I Racconti della Peste e il Club dei Pestiferi
Lo spirito del Lazzaretto, insomma, è sempre quello di forzare il limite con ironia, divertimento e coraggio creativo. Un proposito che si ritrova nel libro d’artista a tiratura limitata realizzato per il decennale: I Racconti della Peste raccoglie 27 racconti che partono dalla domanda “Cos’è la Peste?”, “da Freud a Mike Buongiorno, da Kandinsky allo Stregatto di Alice. Si parla di caos, di cadute, di cani randagi, di maionesi impazzite, di colori fuori dai contorni, con l’intento più di perdersi che di ritrovarsi”. Completano la pubblicazione immagini riprese da volumi di tassonomia, atlanti e cataloghi storici, per creare un oggetto-libro che chiama alla partecipazione anche il lettore, invitato a intervenire sulla copertina con timbri e inchiostri. Il libro è disponibile per l’acquisto online, sul sito della Fondazione.

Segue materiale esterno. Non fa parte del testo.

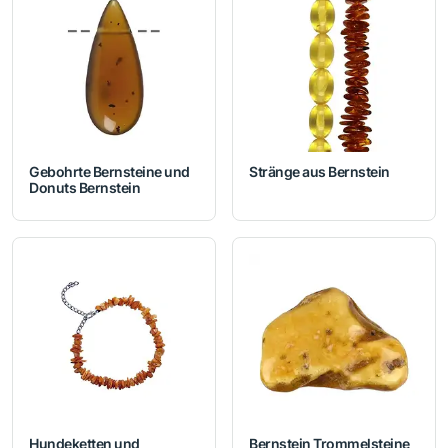
Gebohrte Bernsteine und
Stränge aus Bernstein
Donuts Bernstein
Hundeketten und
Bernstein Trommelsteine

Ma il decennale porta con sé un’altra novità, battezzando la nascita del Club dei Pestiferi: “Con il club diamo al pubblico che ci ha accompagnato da sempre la possibilità di sottoscrivere una tessera attraverso una donazione che darà diritto a diversi benefit nel corso dell’anno. L’idea è quella di ritrovarsi con chi ci ha frequentato in tutti questi anni”.